-- What is required --
Reproduce the entries beneath exactly, without their images.

-- Available records --
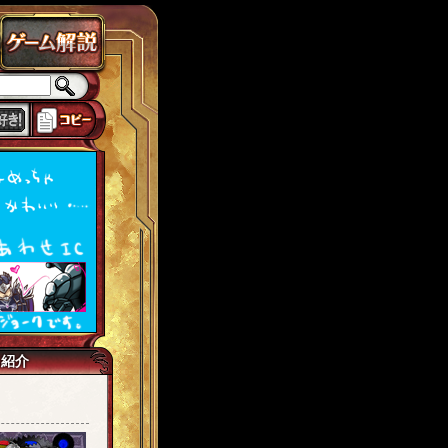
ラドクス
ローカスト
城ヶ島
思い出
獅子宮
tw7
イマジネイター
己紹介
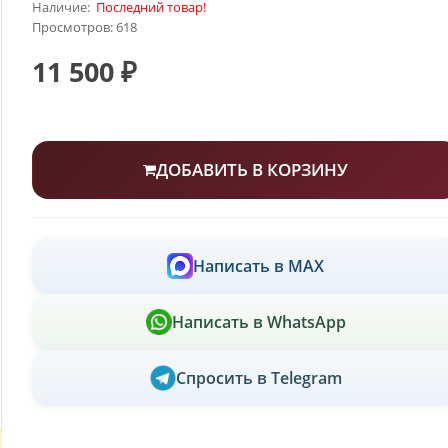
Наличие:
Последний товар!
Просмотров: 618
11 500 ₽
ДОБАВИТЬ В КОРЗИНУ
Написать в MAX
Написать в WhatsApp
Спросить в Telegram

-- Answer below --
ラドクス
ローカスト
城ヶ島
思い出
獅子宮
tw7
イマジネイター
己紹介
Наличие:
Последний товар!
Просмотров: 618
11 500 ₽
ДОБАВИТЬ В КОРЗИНУ
Написать в MAX
Написать в WhatsApp
Спросить в Telegram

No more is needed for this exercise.